The other branches of the service still have their food services operations in place. I don't know what the MC does when they go aboard ship for amphibious deployment if the cooking MOS has been phased out or severely limited. I can tell you that the field food service provided by marine cooks and bakers required a great deal of logistical planning and execution. We were told in basic school that in time of war the bakers would be taken from their units to man field bread baking plants. The bread plant itself was pretty impressive. The whole plant could be set up in a short time and could easily produce fresh bread close enough to the troops to supplement the "C" rations and elevate morale. At the food services school at Camp Lejeune there is one such bread plant that was set up and produced bread when the bakery students were learning field baking. Most of the field baking however was just learning to apply garrison baking to field production equipment. Both field units were set up in the schools field kitchen known as "The Rose Garden".


----------



## pbeck (Sep 3, 2010)

You guys gave me some really great ideas. Thank you SO much! 
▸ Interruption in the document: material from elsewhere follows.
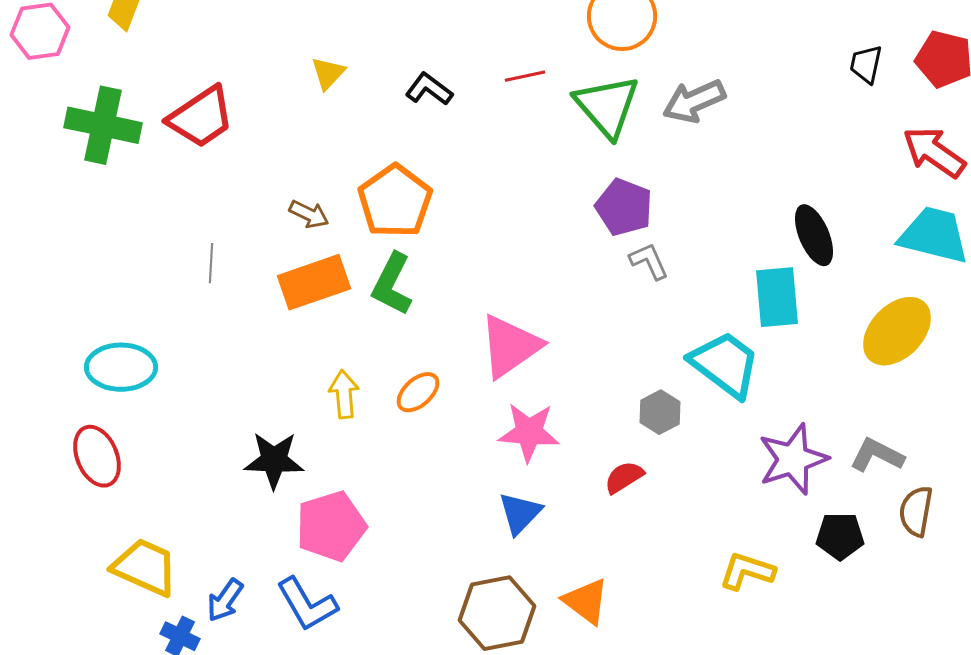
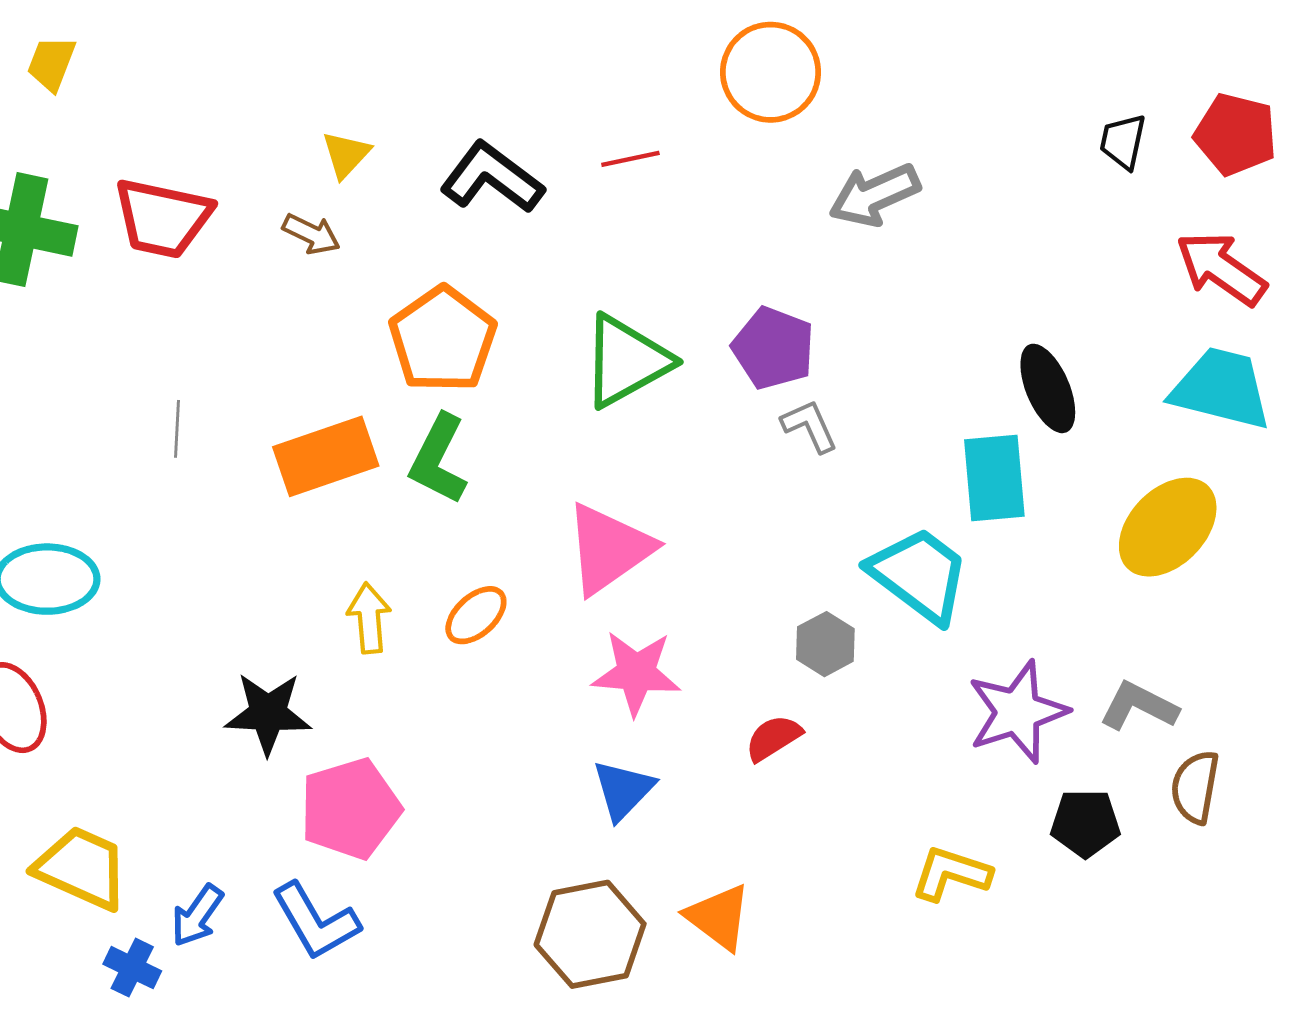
black L-shape: (429, 89) -> (492, 178), size x1.5
green triangle: (607, 106) -> (626, 361), moved, turned 42
red trapezoid: (201, 117) -> (163, 218), turned 46
brown arrow: (309, 214) -> (311, 234), moved

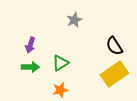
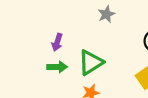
green triangle: (60, 63) -> (91, 62), size x1.4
I went to the store in search of the little green army men but never found any. What I did end up finding was this cool looking marine (off brand GI Joe) who came with a parachute, barricades, and a couple other little odds and ends. Anyway, I made a devil's food cake, and used chocolate frosting. I used plain white icing and mixed in different colors of food coloring and was going to just make a few camo spots or something to look like grass around him. Threw on him and some of the details, then I found another GI Joe guy at home that my son had never taken out of the box so he was opened and used as the "bad guy". When all was said and done we ended up with a cake that had our Marine on one side of barricade, spots of green and tan around for grass and sand, a small stream going across and on the other side an enemy solider who tried to cross the barricade. 



I stuck the "enemy" in the cake on his back, added some red food coloring and red tinted icing to make it look like he had been shot a few times, and his gun on the ground beside him. Sounds rather strange I guess, but it looked so great and he really loved it. I have pictures but am currently at work and cant post them here. I will try to posted them tonight when I get home. 



Thanks again everyone. You guys are great!


----------



## katbalou (Nov 21, 2001)

nice. i bet your Marine appreciated it.


----------